OPTOMETRY

Optometrists promote eye health and counsel patients on how general health can affect eyesight. For example, they may counsel patients on how quitting smoking or losing weight can reduce vision problems. Optometrists identify related systemic conditions affecting the eye.

Some optometrists spend much of their time providing specialized care, particularly if they are working in a group practice with other optometrists or physicians. For example, some optometrists mostly treat patients with only partial sight, a condition known as low vision. Others may focus on treating infants and children.

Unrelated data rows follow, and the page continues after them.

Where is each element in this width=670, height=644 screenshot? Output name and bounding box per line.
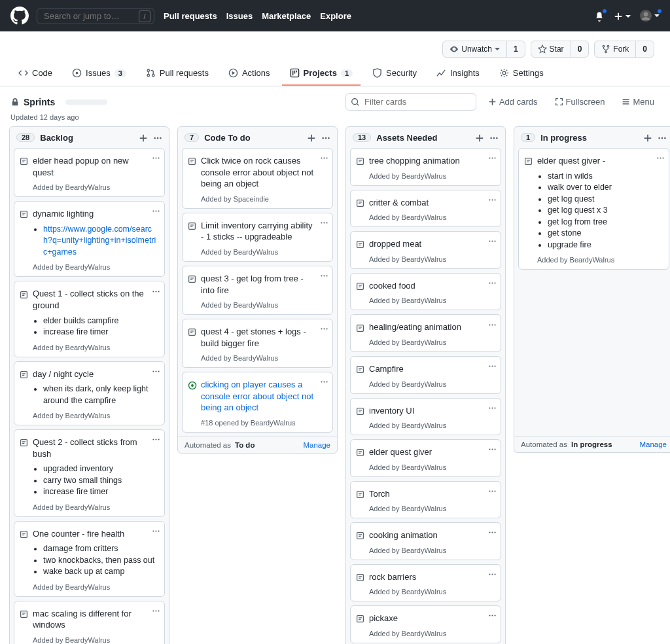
card-menu-button[interactable] [488,236,497,245]
tab-projects[interactable]: Projects1 [282,63,361,86]
manage-automation-link[interactable]: Manage [303,441,330,449]
card-menu-button[interactable] [488,194,497,204]
column-menu-button[interactable] [153,132,162,143]
tab-settings[interactable]: Settings [491,63,552,86]
card[interactable]: dropped meatAdded by BeardyWalrus [350,231,501,269]
card[interactable]: Quest 1 - collect sticks on the groundel… [14,281,165,357]
card-menu-button[interactable] [488,444,497,454]
card[interactable]: mac scaling is different for windowsAdde… [14,601,165,644]
card-menu-button[interactable] [152,605,160,615]
column-menu-button[interactable] [658,132,667,143]
card-menu-button[interactable] [320,270,328,280]
card-menu-button[interactable] [152,366,160,376]
card-menu-button[interactable] [488,527,497,537]
card[interactable]: elder quest giverAdded by BeardyWalrus [350,439,501,477]
card-issue[interactable]: clicking on player causes a console erro… [182,372,333,433]
card-menu-button[interactable] [152,152,160,162]
global-search[interactable]: / [37,8,154,24]
svg-point-20 [158,158,160,159]
card-menu-button[interactable] [152,206,160,215]
fork-button[interactable]: Fork 0 [594,41,654,58]
card-menu-button[interactable] [488,319,497,329]
card[interactable]: CampfireAdded by BeardyWalrus [350,356,501,394]
card[interactable]: Limit inventory carrying ability - 1 sti… [182,213,333,262]
notifications-icon[interactable] [594,10,605,21]
column-add-card-button[interactable] [643,132,652,143]
card[interactable]: cooked foodAdded by BeardyWalrus [350,273,501,311]
card-menu-button[interactable] [488,402,497,412]
note-icon [20,289,28,298]
card[interactable]: TorchAdded by BeardyWalrus [350,481,501,519]
unwatch-button[interactable]: Unwatch 1 [442,41,525,58]
menu-button[interactable]: Menu [616,94,660,109]
card-menu-button[interactable] [152,285,160,295]
tab-issues[interactable]: Issues3 [64,63,134,86]
svg-rect-113 [357,491,364,497]
card[interactable]: pickaxeAdded by BeardyWalrus [350,605,501,643]
tab-pulls[interactable]: Pull requests [138,63,217,86]
nav-explore[interactable]: Explore [320,11,351,21]
column-add-card-button[interactable] [475,132,484,143]
card[interactable]: quest 3 - get log from tree - into fireA… [182,266,333,315]
svg-point-68 [326,276,328,277]
card[interactable]: rock barriersAdded by BeardyWalrus [350,564,501,602]
card[interactable]: dynamic lightinghttps://www.google.com/s… [14,201,165,277]
card-menu-button[interactable] [488,486,497,495]
card-menu-button[interactable] [488,152,497,162]
card-menu-button[interactable] [320,217,328,227]
tab-actions[interactable]: Actions [220,63,278,86]
svg-rect-121 [357,574,364,581]
nav-marketplace[interactable]: Marketplace [262,11,311,21]
fullscreen-button[interactable]: Fullscreen [550,94,610,109]
column-assets: 13 Assets Needed tree chopping animation… [345,126,506,644]
column-menu-button[interactable] [489,132,499,143]
svg-point-60 [326,158,328,159]
user-avatar-menu[interactable] [640,10,660,22]
repo-action-bar: Unwatch 1 Star 0 Fork 0 [0,31,670,63]
tab-security[interactable]: Security [364,63,425,86]
card-menu-button[interactable] [320,152,328,162]
column-add-card-button[interactable] [139,132,148,143]
note-icon [356,322,364,332]
svg-point-28 [158,291,160,292]
column-code-todo: 7 Code To do Click twice on rock causes … [177,126,338,454]
card-menu-button[interactable] [488,361,497,370]
manage-automation-link[interactable]: Manage [639,440,667,448]
card[interactable]: elder quest giver -start in wildswalk ov… [518,148,669,270]
card[interactable]: Click twice on rock causes console error… [182,148,333,209]
card[interactable]: Quest 2 - collect sticks from bushupgrad… [14,429,165,517]
add-cards-button[interactable]: Add cards [483,94,543,109]
column-add-card-button[interactable] [307,132,316,143]
card[interactable]: critter & combatAdded by BeardyWalrus [350,190,501,228]
card-menu-button[interactable] [488,277,497,287]
column-name: In progress [540,133,638,143]
github-logo-icon[interactable] [10,7,29,25]
tab-insights[interactable]: Insights [429,63,487,86]
filter-input[interactable] [345,93,476,111]
nav-issues[interactable]: Issues [226,11,253,21]
card-menu-button[interactable] [152,526,160,535]
card-menu-button[interactable] [320,323,328,333]
card[interactable]: inventory UIAdded by BeardyWalrus [350,398,501,436]
search-input[interactable] [37,8,154,24]
card[interactable]: quest 4 - get stones + logs - build bigg… [182,319,333,368]
svg-point-58 [321,158,322,159]
card[interactable]: cooking animationAdded by BeardyWalrus [350,522,501,560]
nav-pulls[interactable]: Pull requests [164,11,217,21]
filter-cards[interactable] [345,93,476,111]
card[interactable]: One counter - fire healthdamage from cri… [14,521,165,597]
card-link[interactable]: https://www.google.com/search?q=unity+li… [43,224,158,259]
card[interactable]: healing/eating animationAdded by BeardyW… [350,314,501,352]
column-menu-button[interactable] [321,132,330,143]
card-menu-button[interactable] [320,376,328,386]
card[interactable]: tree chopping animationAdded by BeardyWa… [350,148,501,186]
tab-code[interactable]: Code [10,63,60,86]
card[interactable]: elder head popup on new questAdded by Be… [14,148,165,197]
star-button[interactable]: Star 0 [531,41,590,58]
create-new-dropdown[interactable] [614,10,631,21]
card-menu-button[interactable] [152,434,160,444]
card[interactable]: day / night cyclewhen its dark, only kee… [14,361,165,426]
card-menu-button[interactable] [488,569,497,579]
card-menu-button[interactable] [488,610,497,620]
card-menu-button[interactable] [656,152,665,162]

You must earn a Doctor of Optometry (OD) from a college that meets accreditation standards set by the Association of Schools and Colleges of Optometry (ASCO). Most schools of optometry require that students complete a bachelor’s degree before pursuing their OD.

Profession Overview

Profession Overview


Optometrists typically do the following:

  • Perform vision tests and analyze results
  • Diagnose sight problems, such as nearsightedness or farsightedness, and eye diseases, such as glaucoma
  • Prescribe eyeglasses, contact lenses, and other visual aids, and if state law permits, medications
  • Perform minor surgical procedures to correct or treat visual or eye health issues
  • Provide treatments such as vision therapy or low-vision rehabilitation
  • Provide pre- and postoperative care to patients undergoing eye surgery—for example, examining a patient’s eyes the day after surgery
  • Evaluate patients for the presence of other diseases and conditions, such as diabetes or hypertension, and refer patients to other healthcare providers as needed
  • Promote eye and general health by counseling patients

A Doctor of Optometry (OD) specializes in:

  • Performing vision tests to check for sight problems, such as nearsightedness or farsightedness
  • Checking for eye diseases, such as glaucoma
  • Prescribing eyeglasses, contact lenses and medications
  • Providing other treatments, such as vision therapy or low-vision rehabilitation
  • Providing pre- and postoperative care to patients undergoing eye surgery
  • Evaluating patients for the presence of diseases such as diabetes and refer them to other healthcare providers as needed
  • Promoting eye health by counseling patients

Important Qualities:

  • Decision-making skills: Optometrists must be able to evaluate the results of a variety of diagnostic tests and decide on the best course of treatment for a patient.
  • Detail oriented: Optometrists must ensure that patients receive appropriate treatment and medications and that prescriptions are accurate. They must also monitor and record various pieces of information related to patient care.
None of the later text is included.